Oké mensen, kom bij elkaar, kom bij elkaar, we hebben een stapel films om af te maken en niet veel tijd om het te doen. Deze week heb ik een gemengde selectie van recente horrorfilms en theatervoorstellingen van Naruto, terwijl we niet één, niet twee, maar drie Shippuden gefilmd in de afgelopen dagen. Na de relatieve teleurstelling van de eerste twee Shippuden-films, ben ik blij te kunnen melden dat deze batch over het algemeen veel sterker was, met films drie en vijf tot de sterkste in de algehele franchise. Dat, plus de hierboven genoemde horrorfuncties, heeft ons behoorlijk bezig gehouden, hoewel we ook de meest recente afleveringen van Boruto naderen. Ik moet binnenkort een vervanging voor de comfort-anime bedenken, maar in de tussentijd is hier het tijdschrift van de week!

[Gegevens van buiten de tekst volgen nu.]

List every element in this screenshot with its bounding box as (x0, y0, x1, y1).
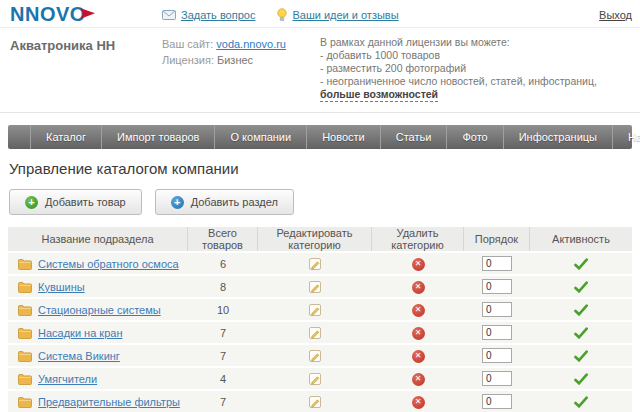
folder-icon (18, 373, 32, 385)
license-label: Лицензия: (162, 54, 214, 66)
nav-item[interactable]: Импорт товаров (102, 125, 215, 149)
logout-wrap: Выход (599, 9, 632, 21)
ask-question-link[interactable]: Задать вопрос (162, 9, 255, 21)
logo-flag-icon (79, 6, 97, 21)
col-header-edit: Редактировать категорию (258, 227, 372, 251)
folder-icon (18, 258, 32, 270)
table-row: Кувшины 8 ✕ (8, 276, 632, 297)
order-input[interactable] (482, 348, 512, 363)
license-info-block: В рамках данной лицензии вы можете: - до… (320, 36, 632, 102)
edit-pencil-icon (308, 303, 322, 317)
col-header-active: Активность (530, 227, 632, 251)
folder-icon (18, 281, 32, 293)
account-info-row: Акватроника НН Ваш сайт: voda.nnovo.ru Л… (0, 28, 640, 113)
active-check-icon[interactable] (574, 373, 588, 385)
folder-icon (18, 396, 32, 408)
edit-category-button[interactable] (308, 303, 322, 317)
plus-circle-blue-icon: + (171, 196, 184, 209)
delete-category-button[interactable]: ✕ (412, 327, 425, 340)
folder-icon (18, 350, 32, 362)
add-section-label: Добавить раздел (191, 196, 278, 208)
total-products-value: 8 (188, 276, 258, 297)
table-row: Системы обратного осмоса 6 ✕ (8, 253, 632, 274)
category-link[interactable]: Стационарные системы (38, 304, 161, 316)
categories-table: Название подраздела Всего товаров Редакт… (8, 225, 632, 412)
license-item: - добавить 1000 товаров (320, 49, 632, 62)
top-links: Задать вопрос Ваши идеи и отзывы (162, 8, 399, 22)
delete-category-button[interactable]: ✕ (412, 396, 425, 409)
license-item: - разместить 200 фотографий (320, 62, 632, 75)
edit-category-button[interactable] (308, 257, 322, 271)
nav-item[interactable]: Статьи (381, 125, 448, 149)
add-section-button[interactable]: + Добавить раздел (155, 189, 294, 215)
more-features-link[interactable]: больше возможностей (320, 88, 438, 102)
logout-link[interactable]: Выход (599, 9, 632, 21)
edit-category-button[interactable] (308, 280, 322, 294)
nav-item[interactable]: Новости (307, 125, 381, 149)
active-check-icon[interactable] (574, 304, 588, 316)
edit-category-button[interactable] (308, 395, 322, 409)
logo-text: NNOVO (10, 3, 86, 26)
folder-icon (18, 327, 32, 339)
nav-item[interactable]: Каталог (30, 125, 102, 149)
edit-pencil-icon (308, 326, 322, 340)
col-header-name: Название подраздела (8, 227, 188, 251)
total-products-value: 7 (188, 345, 258, 366)
total-products-value: 10 (188, 299, 258, 320)
col-header-order: Порядок (464, 227, 530, 251)
nav-item[interactable]: О компании (215, 125, 307, 149)
active-check-icon[interactable] (574, 258, 588, 270)
order-input[interactable] (482, 279, 512, 294)
order-input[interactable] (482, 325, 512, 340)
delete-category-button[interactable]: ✕ (412, 281, 425, 294)
active-check-icon[interactable] (574, 281, 588, 293)
add-product-label: Добавить товар (45, 196, 126, 208)
ideas-feedback-label[interactable]: Ваши идеи и отзывы (292, 9, 398, 21)
edit-category-button[interactable] (308, 326, 322, 340)
page-title: Управление каталогом компании (9, 160, 632, 177)
toolbar: + Добавить товар + Добавить раздел (9, 189, 632, 215)
nav-item[interactable]: Настройки (613, 125, 640, 149)
nav-item[interactable]: Фото (447, 125, 503, 149)
nav-item[interactable]: Инфостраницы (504, 125, 613, 149)
ideas-feedback-link[interactable]: Ваши идеи и отзывы (277, 8, 398, 22)
edit-category-button[interactable] (308, 349, 322, 363)
delete-category-button[interactable]: ✕ (412, 258, 425, 271)
total-products-value: 6 (188, 253, 258, 274)
site-license-block: Ваш сайт: voda.nnovo.ru Лицензия: Бизнес (162, 36, 320, 102)
delete-category-button[interactable]: ✕ (412, 304, 425, 317)
lightbulb-icon (277, 8, 287, 22)
active-check-icon[interactable] (574, 350, 588, 362)
plus-circle-green-icon: + (25, 196, 38, 209)
table-row: Насадки на кран 7 ✕ (8, 322, 632, 343)
company-name: Акватроника НН (10, 36, 162, 102)
ask-question-label[interactable]: Задать вопрос (181, 9, 255, 21)
category-link[interactable]: Кувшины (38, 281, 85, 293)
category-link[interactable]: Умягчители (38, 373, 97, 385)
delete-category-button[interactable]: ✕ (412, 373, 425, 386)
order-input[interactable] (482, 256, 512, 271)
logo: NNOVO (10, 3, 162, 26)
total-products-value: 4 (188, 368, 258, 389)
table-row: Система Викинг 7 ✕ (8, 345, 632, 366)
delete-category-button[interactable]: ✕ (412, 350, 425, 363)
category-link[interactable]: Системы обратного осмоса (38, 258, 179, 270)
table-header-row: Название подраздела Всего товаров Редакт… (8, 227, 632, 251)
category-link[interactable]: Насадки на кран (38, 327, 122, 339)
edit-category-button[interactable] (308, 372, 322, 386)
site-url-link[interactable]: voda.nnovo.ru (216, 38, 286, 50)
edit-pencil-icon (308, 395, 322, 409)
edit-pencil-icon (308, 372, 322, 386)
order-input[interactable] (482, 394, 512, 409)
table-row: Стационарные системы 10 ✕ (8, 299, 632, 320)
add-product-button[interactable]: + Добавить товар (9, 189, 142, 215)
active-check-icon[interactable] (574, 327, 588, 339)
category-link[interactable]: Система Викинг (38, 350, 120, 362)
active-check-icon[interactable] (574, 396, 588, 408)
order-input[interactable] (482, 302, 512, 317)
total-products-value: 7 (188, 391, 258, 412)
category-link[interactable]: Предварительные фильтры (38, 396, 180, 408)
order-input[interactable] (482, 371, 512, 386)
license-value: Бизнес (217, 54, 253, 66)
site-label: Ваш сайт: (162, 38, 213, 50)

De eerste deze week was Glimlach, een recente horrorfilm over een psychiater (Sosie Bacon) die denkt dat ze wordt opgejaagd door een bovennatuurlijke entiteit. Deze entiteit valt zijn slachtoffers lastig door zichzelf te vermommen als de mensen om hem heen en hen te belonen met griezelige, onnatuurlijke glimlachen die niemand anders kan zien. Bacon is besmet geraakt met dit monster door de gewelddadige zelfmoord van een patiënt en vreest dat haar hetzelfde lot te wachten staat en moet racen om een verdediging tegen zijn duistere bezitter te vinden.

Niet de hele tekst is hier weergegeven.